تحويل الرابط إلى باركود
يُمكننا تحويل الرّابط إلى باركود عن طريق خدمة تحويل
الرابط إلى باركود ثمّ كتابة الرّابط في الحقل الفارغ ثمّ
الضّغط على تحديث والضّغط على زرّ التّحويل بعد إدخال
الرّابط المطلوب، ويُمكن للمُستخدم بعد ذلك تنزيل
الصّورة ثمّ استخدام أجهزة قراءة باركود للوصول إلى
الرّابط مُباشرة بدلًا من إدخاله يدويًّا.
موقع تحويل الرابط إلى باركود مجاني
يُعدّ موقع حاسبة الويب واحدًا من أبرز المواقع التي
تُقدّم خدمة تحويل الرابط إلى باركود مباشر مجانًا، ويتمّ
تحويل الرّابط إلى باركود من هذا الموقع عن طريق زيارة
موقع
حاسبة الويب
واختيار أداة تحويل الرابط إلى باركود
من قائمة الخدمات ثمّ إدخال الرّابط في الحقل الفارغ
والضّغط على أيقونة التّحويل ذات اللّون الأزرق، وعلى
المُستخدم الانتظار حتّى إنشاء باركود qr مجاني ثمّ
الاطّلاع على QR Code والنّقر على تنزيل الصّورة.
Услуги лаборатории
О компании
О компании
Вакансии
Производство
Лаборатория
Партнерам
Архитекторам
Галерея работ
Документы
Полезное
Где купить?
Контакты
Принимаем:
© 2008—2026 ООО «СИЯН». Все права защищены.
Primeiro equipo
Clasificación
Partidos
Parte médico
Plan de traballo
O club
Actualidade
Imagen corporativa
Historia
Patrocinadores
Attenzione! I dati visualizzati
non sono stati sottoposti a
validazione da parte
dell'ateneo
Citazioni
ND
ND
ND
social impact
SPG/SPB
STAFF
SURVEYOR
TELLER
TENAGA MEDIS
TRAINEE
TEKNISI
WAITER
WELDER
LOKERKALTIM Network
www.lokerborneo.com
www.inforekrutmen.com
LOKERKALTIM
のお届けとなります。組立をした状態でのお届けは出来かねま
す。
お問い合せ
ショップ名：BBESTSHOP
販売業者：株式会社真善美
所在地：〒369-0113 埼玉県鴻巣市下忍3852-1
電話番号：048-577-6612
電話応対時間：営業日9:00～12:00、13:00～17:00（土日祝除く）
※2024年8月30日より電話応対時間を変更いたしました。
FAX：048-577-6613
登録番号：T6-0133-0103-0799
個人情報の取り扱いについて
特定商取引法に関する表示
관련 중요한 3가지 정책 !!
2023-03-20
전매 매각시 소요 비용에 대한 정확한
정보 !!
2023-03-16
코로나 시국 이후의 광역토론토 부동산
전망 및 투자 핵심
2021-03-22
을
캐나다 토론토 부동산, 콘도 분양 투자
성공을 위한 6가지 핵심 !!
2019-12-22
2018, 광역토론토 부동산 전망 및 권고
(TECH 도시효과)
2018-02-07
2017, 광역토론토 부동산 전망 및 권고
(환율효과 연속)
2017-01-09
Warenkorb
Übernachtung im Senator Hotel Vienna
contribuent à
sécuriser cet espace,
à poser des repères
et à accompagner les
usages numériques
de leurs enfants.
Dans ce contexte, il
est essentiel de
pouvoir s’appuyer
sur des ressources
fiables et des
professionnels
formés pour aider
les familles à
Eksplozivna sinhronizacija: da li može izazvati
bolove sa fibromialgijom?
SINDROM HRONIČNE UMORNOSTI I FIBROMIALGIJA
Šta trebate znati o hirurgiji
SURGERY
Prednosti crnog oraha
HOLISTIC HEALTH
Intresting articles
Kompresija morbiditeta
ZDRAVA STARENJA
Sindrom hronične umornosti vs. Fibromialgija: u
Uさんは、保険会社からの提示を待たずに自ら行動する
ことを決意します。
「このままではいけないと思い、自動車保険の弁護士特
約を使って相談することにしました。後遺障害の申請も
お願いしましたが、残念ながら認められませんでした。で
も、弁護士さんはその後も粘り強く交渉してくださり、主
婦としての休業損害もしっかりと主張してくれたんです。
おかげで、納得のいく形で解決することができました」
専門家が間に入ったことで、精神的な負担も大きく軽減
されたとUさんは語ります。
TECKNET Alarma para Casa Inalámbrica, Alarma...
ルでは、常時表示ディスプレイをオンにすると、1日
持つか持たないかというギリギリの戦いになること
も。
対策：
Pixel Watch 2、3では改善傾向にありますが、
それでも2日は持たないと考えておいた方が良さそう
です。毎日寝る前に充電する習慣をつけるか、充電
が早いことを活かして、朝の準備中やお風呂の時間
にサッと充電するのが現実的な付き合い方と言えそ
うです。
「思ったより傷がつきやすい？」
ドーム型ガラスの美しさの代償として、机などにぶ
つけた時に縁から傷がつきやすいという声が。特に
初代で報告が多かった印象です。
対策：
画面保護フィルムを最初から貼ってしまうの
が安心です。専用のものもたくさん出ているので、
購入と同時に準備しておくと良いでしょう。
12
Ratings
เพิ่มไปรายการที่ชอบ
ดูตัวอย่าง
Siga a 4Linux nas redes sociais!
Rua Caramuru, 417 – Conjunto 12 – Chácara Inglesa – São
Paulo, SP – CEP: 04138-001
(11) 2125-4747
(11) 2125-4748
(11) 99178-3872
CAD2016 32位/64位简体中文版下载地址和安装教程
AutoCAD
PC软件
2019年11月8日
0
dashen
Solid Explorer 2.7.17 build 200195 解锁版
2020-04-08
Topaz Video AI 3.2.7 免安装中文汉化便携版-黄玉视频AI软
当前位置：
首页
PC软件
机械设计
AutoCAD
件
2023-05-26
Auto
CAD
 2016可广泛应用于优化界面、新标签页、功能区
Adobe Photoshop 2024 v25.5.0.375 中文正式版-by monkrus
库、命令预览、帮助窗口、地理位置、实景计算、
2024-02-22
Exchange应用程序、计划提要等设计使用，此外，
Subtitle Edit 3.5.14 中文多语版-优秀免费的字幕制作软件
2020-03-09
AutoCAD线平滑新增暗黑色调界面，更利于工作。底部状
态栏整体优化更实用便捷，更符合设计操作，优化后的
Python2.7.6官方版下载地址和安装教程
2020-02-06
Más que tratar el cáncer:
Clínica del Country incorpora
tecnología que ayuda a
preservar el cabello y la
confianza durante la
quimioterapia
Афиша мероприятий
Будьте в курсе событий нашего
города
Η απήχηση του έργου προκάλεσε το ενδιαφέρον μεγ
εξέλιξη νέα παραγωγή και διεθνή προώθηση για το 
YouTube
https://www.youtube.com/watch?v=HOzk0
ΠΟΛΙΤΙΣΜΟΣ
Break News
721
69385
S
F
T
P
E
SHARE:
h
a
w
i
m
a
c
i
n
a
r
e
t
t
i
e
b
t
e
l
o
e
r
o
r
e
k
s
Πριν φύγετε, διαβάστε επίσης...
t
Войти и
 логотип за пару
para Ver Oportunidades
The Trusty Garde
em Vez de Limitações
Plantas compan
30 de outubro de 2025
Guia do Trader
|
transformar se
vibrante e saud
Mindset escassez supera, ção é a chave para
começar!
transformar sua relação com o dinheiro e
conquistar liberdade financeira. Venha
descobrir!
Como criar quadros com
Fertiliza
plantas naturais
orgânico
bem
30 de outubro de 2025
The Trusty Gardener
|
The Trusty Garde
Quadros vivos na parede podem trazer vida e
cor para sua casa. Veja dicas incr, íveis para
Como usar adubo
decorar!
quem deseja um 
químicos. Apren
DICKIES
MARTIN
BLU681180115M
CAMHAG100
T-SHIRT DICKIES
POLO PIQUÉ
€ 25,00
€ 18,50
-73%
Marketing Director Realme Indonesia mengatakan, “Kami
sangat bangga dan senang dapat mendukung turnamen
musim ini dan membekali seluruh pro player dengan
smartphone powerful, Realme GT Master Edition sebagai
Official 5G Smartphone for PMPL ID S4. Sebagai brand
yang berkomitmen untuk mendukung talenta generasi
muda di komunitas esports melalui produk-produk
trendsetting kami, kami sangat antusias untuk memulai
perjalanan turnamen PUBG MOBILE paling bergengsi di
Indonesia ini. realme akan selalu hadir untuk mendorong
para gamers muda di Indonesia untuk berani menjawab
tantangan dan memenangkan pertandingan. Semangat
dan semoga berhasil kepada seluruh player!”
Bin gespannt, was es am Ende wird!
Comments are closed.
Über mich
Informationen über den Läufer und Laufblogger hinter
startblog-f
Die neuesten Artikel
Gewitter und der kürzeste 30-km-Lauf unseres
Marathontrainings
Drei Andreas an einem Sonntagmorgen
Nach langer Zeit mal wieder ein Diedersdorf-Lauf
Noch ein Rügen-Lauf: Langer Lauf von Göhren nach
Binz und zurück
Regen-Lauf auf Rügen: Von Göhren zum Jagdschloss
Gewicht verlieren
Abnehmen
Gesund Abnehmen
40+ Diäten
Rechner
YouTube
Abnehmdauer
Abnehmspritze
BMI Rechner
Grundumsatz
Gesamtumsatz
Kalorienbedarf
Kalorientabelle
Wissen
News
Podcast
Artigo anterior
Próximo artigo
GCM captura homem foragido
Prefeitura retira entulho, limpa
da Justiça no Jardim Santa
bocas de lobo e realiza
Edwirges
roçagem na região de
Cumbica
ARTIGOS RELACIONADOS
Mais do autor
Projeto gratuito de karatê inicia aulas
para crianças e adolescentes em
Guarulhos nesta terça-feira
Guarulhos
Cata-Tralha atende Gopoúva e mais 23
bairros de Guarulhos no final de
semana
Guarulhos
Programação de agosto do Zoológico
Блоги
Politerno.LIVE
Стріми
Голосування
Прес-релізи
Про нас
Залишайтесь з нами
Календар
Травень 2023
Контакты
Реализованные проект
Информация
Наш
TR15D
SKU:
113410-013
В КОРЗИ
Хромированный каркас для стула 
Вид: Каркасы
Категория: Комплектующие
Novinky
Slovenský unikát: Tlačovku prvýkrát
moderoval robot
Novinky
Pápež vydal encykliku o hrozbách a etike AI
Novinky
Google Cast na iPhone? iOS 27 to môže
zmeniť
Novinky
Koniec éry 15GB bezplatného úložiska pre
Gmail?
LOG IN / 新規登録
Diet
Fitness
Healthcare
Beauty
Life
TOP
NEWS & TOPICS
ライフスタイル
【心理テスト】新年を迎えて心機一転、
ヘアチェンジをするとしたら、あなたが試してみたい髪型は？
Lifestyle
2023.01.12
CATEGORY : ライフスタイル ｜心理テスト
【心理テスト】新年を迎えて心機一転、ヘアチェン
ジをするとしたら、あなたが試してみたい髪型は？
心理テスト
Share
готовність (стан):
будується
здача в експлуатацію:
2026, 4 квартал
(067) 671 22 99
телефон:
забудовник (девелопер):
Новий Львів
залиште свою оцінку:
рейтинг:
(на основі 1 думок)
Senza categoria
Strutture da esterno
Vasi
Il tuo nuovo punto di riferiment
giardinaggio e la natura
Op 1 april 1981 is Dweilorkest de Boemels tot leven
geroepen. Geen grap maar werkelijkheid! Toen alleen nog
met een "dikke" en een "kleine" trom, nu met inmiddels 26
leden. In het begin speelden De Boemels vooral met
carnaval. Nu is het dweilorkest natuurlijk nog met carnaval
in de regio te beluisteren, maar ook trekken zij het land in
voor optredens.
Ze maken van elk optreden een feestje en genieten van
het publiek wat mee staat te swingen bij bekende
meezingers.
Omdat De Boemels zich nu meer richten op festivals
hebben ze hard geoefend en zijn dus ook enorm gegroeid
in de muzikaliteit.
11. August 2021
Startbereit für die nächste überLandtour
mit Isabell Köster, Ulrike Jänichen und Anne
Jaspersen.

** Work to be completed **
With the line holding "LOKERKALTIM Network" as the first and the line holding "登録番号：T6-0133-0103-0799" as the last, please transcribe exactly the lines of the material above in that range and nothing else.

** Solution to this exercise **
LOKERKALTIM Network
www.lokerborneo.com
www.inforekrutmen.com
LOKERKALTIM
のお届けとなります。組立をした状態でのお届けは出来かねま
す。
お問い合せ
ショップ名：BBESTSHOP
販売業者：株式会社真善美
所在地：〒369-0113 埼玉県鴻巣市下忍3852-1
電話番号：048-577-6612
電話応対時間：営業日9:00～12:00、13:00～17:00（土日祝除く）
※2024年8月30日より電話応対時間を変更いたしました。
FAX：048-577-6613
登録番号：T6-0133-0103-0799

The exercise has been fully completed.